Chapter 12: Broadcast Storm Control
Broadcast Storm Control Overview
The broadcast storm control feature limits the number of broadcast frames forwarded by the switch. The feature can help improve network performance in situations where broadcast frames are consuming a significant portion of network bandwidth, to a degree where the remaining bandwidth is insufficient for efficiently carrying the unicast and multicast frames.
This feature can also protect your network from broadcast storms. Broadcast storms commonly occur when an Ethernet network topology contains a loop and where the Spanning Tree Protocol is not implemented. Ethernet frames become caught in repeating cycles that needlessly consume network bandwidth.

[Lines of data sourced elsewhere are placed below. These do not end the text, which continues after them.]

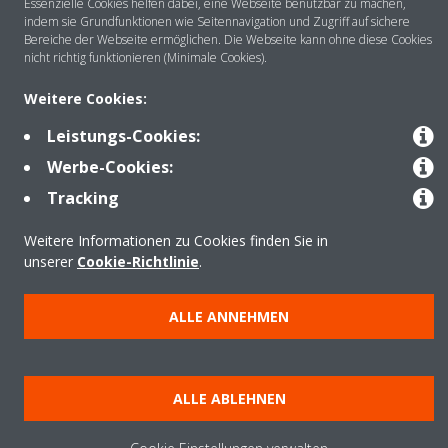
Essenzielle Cookies helfen dabei, eine Webseite benutzbar zu machen,
indem sie Grundfunktionen wie Seitennavigation und Zugriff auf sichere
Bereiche der Webseite ermöglichen. Die Webseite kann ohne diese Cookies
nicht richtig funktionieren (Minimale Cookies).
Anwendungsbereiche
Weitere Cookies:
Leistungs-Cookies:
Kontakt
Werbe-Cookies:
Tracking
Produkte
Weitere Informationen zu Cookies finden Sie in
unserer
Cookie-Richtlinie
.
Copyright © Daikin
ALLE ANNEHMEN
Impressum
Hinweis zu Cookies
Datenschutzrichtlinie
Unternehmensethik
Data Act
ALLE ABLEHNEN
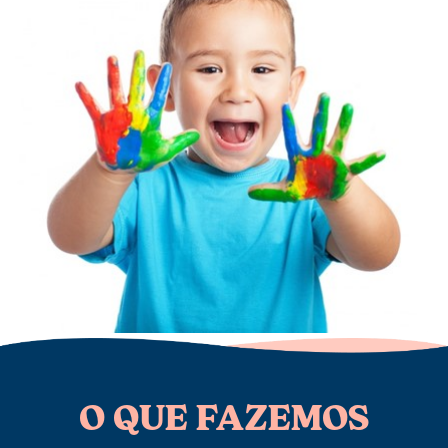
O QUE FAZEMOS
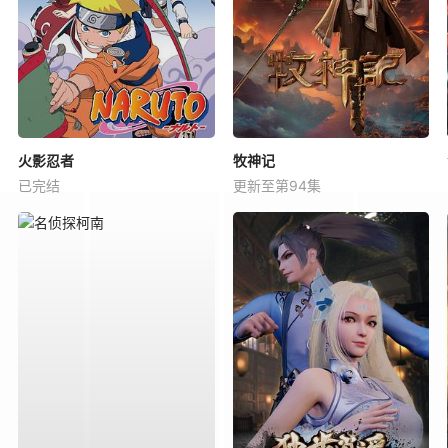
火影忍者
牧神记
已完结
更新至第94集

The default setting for this feature is disabled. In the default setting, the switch forwards all ingress broadcast frames, provided that ports are not
When you enable the feature, you are given three threshold levels from which to choose. The levels prescribe the maximum number of ingress broadcast frames the switch will accept per second. Broadcast frames that exceed the limit are discarded. The level are:
High: 3000 broadcast packets per second
Medium: 500 broadcast packets per second
Low: 100 broadcast packets per second
For example, activating the feature and selecting Medium as the threshold means that the switch accepts up to a maximum of 500 ingress broadcast packets per second and discards those broadcast packets that exceed the limit.